Nevertheless, the burden of obtaining such clear clinician statements should
not outweigh the individual’s right to retain the right to make decisions of
which they are clearly capable.
In addition to the judges being provided with
comprehensive evaluations regarding an individual’s abilities, and until a
limited guardianship decree is promulgated, it would help the judge to be
provided with a proposed limited guardianship decree. While Practice XXXIII,
Standards for Computer Generated Forms permits the court to reject any form
which fails to comply with the standards of the practice rule, it is likely
that the court will accept an alteration of the official court form provided
such alterations are made clear on the face of the decree by use of
underlining, italicization and/or bolding of the font. The judge
must be aware that what is being offered as a standardized form has actually
been altered and the judge must expressly accept such alterations.

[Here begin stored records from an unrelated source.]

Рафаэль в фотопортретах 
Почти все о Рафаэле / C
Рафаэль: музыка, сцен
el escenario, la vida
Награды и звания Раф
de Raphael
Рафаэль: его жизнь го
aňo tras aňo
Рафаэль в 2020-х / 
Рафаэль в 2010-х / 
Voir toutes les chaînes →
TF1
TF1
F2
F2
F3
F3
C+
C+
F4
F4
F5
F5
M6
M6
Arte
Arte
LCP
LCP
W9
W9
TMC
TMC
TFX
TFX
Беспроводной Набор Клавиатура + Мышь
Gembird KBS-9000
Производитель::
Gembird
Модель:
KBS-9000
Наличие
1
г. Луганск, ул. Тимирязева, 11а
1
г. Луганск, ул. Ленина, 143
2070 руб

Finally, serious consideration must be given to
implementing periodic review of all guardianships as occurs in other states,
such as Connecticut and Pennsylvania. “The goal of effective guardianship is to
be able to restore the rights of the individual who, for whatever reason, has
had some of them removed by a court after due process. It is true that in many
instances, once a guardianship has been initiated by a court, it is in place
until the incapacitated person dies. However, an annual review and assessment
will monitor the need for maintaining or terminating a guardianship and alert
the court to a potential restoration of some or all of the incapacitated
person’s rights.” National Guardianship Association.

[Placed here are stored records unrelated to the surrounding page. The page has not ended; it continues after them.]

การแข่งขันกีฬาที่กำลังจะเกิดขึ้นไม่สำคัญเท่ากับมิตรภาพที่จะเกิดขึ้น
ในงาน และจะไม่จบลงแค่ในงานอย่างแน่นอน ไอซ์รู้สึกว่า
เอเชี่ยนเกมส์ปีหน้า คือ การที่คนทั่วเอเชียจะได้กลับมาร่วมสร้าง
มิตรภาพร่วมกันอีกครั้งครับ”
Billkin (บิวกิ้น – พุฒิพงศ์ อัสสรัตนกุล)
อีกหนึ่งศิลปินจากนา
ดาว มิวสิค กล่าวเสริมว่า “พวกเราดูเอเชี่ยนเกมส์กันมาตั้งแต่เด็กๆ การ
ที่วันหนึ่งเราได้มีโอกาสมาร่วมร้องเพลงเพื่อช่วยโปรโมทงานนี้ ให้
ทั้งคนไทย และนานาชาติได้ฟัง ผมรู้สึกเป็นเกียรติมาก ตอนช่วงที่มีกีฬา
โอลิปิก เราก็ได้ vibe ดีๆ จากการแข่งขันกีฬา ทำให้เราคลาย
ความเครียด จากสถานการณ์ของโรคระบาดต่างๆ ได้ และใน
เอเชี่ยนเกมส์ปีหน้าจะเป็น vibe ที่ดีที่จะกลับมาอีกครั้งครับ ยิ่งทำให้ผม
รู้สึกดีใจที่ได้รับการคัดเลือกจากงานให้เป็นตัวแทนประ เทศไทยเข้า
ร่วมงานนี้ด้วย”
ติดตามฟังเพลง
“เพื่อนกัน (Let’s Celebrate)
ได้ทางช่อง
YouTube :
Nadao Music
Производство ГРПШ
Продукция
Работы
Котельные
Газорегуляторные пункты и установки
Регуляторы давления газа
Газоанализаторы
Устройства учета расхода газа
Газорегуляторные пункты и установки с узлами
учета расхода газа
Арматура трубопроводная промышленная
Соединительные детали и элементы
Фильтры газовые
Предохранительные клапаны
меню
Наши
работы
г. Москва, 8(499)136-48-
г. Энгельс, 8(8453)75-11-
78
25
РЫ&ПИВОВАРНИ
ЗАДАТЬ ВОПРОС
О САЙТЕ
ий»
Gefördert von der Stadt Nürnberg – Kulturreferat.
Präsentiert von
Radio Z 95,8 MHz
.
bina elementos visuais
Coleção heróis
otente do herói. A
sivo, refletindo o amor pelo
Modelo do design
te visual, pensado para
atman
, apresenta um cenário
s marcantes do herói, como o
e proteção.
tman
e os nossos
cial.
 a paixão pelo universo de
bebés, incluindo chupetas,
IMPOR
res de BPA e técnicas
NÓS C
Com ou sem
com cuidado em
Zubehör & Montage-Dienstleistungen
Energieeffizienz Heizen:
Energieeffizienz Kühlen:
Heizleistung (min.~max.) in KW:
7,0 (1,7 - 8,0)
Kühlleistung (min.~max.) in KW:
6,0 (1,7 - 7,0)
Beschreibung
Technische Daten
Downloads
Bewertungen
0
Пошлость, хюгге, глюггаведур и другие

www.guardianship.org/pdf/guardianshipConservatorship.pdf (October, 2007).
Conclusion
The traditional judicial concern of protecting
the welfare of a ward must be balanced with the ward’s right to make decisions
for themselves and the role of the courts in that decision-making process. A
limited guardianship recognizes that a person retains the capacity to make some
basic life decisions but not others. The benign purpose of our guardianship
statutes can be effectively accomplished without trenching on the individual’s
liberties such that a person can be assisted in their life without losing their
dignity and self-determination. While the retention of rights by a ward
post-decree should be dependent upon the ward’s actual capacity, rather than
the attorney representing the petitioner or the individual probate judge
hearing the case, until limited guardianships are a mandatory consideration,
this will be the case.
The theoretical concepts of a limited
guardianship, balanced against the practical realties of a fiduciary fulfilling
his or her duties, still support the use of a limited guardianship in many
cases. A limited guardianship should be the first choice because convenience
and cost-effectiveness should not trump an individual’s decision-making rights.

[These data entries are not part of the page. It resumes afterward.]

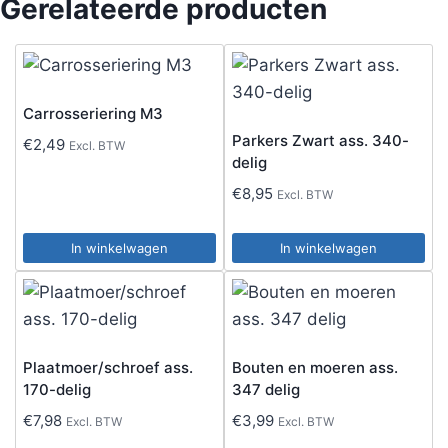
Gerelateerde producten
Carrosseriering M3
Parkers Zwart ass. 340-
€
2,49
Excl. BTW
delig
€
8,95
Excl. BTW
In winkelwagen
In winkelwagen
Plaatmoer/schroef ass.
Bouten en moeren ass.
170-delig
347 delig
€
7,98
€
3,99
Excl. BTW
Excl. BTW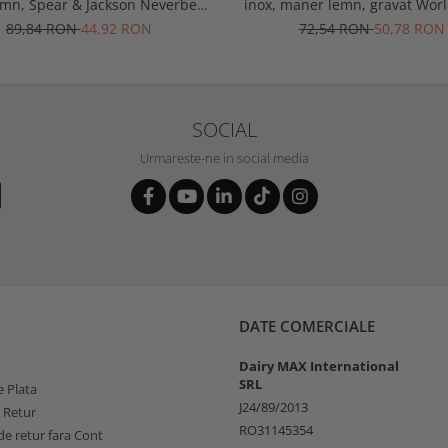
emn, Spear & Jackson Neverbend
inox, maner lemn, gravat Worl
Professional
Gardener, Spear & Jacks
89,84 RON
44,92 RON
72,54 RON
50,78 RON
SOCIAL
Urmareste-ne in social media
DATE COMERCIALE
Dairy MAX International
SRL
 Plata
J24/89/2013
e Retur
RO31145354
e retur fara Cont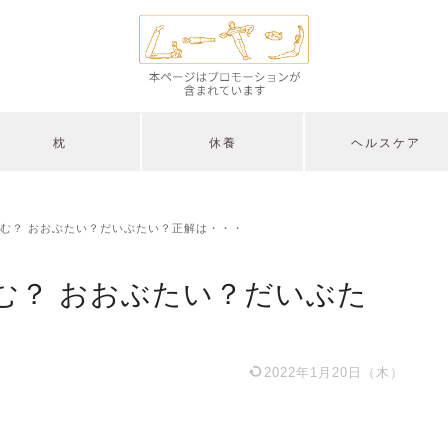
枕
休養
ヘルスケア
む？ おおぶたい？だいぶたい？正解は・・・
む？ おおぶたい？だいぶた
2022年1月20日（木）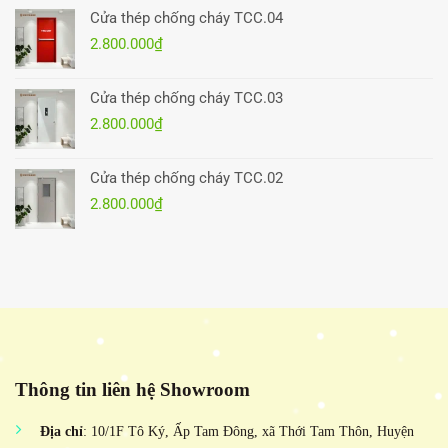
Cửa thép chống cháy TCC.04
2.800.000
₫
Cửa thép chống cháy TCC.03
2.800.000
₫
Cửa thép chống cháy TCC.02
2.800.000
₫
Thông tin liên hệ Showroom
Địa chỉ
: 10/1F Tô Ký, Ấp Tam Đông, xã Thới Tam Thôn, Huyện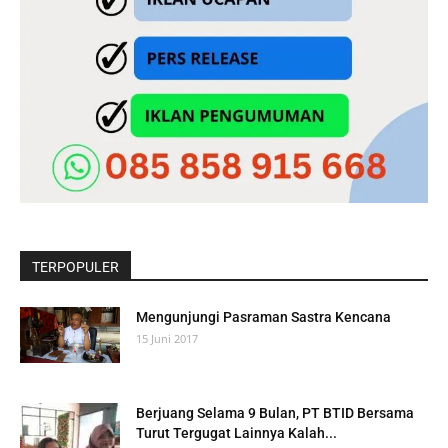
TERPOPULER
Mengunjungi Pasraman Sastra Kencana
15 Juni 2017
Berjuang Selama 9 Bulan, PT BTID Bersama
Turut Tergugat Lainnya Kalah...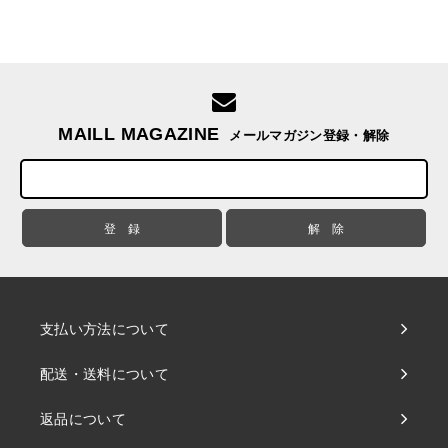
MAILL MAGAZINE
メールマガジン登録・解除
支払い方法について
配送・送料について
返品について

Our courts are empowered to tailor the guardian’s authority to the specific
needs of the ward. Attorneys and judges not only have the authority but a duty
to specifically consider an individual’s capacity and to respect their
abilities by crafting tailored limited guardianship decrees where appropriate.
End notes
1. As
a practitioner’s note, where a limited guardianship is in place and the court
is asked to clarify the guardian’s authority, a specific finding by the court
should be made as to the ward’s ability to make a certain decision.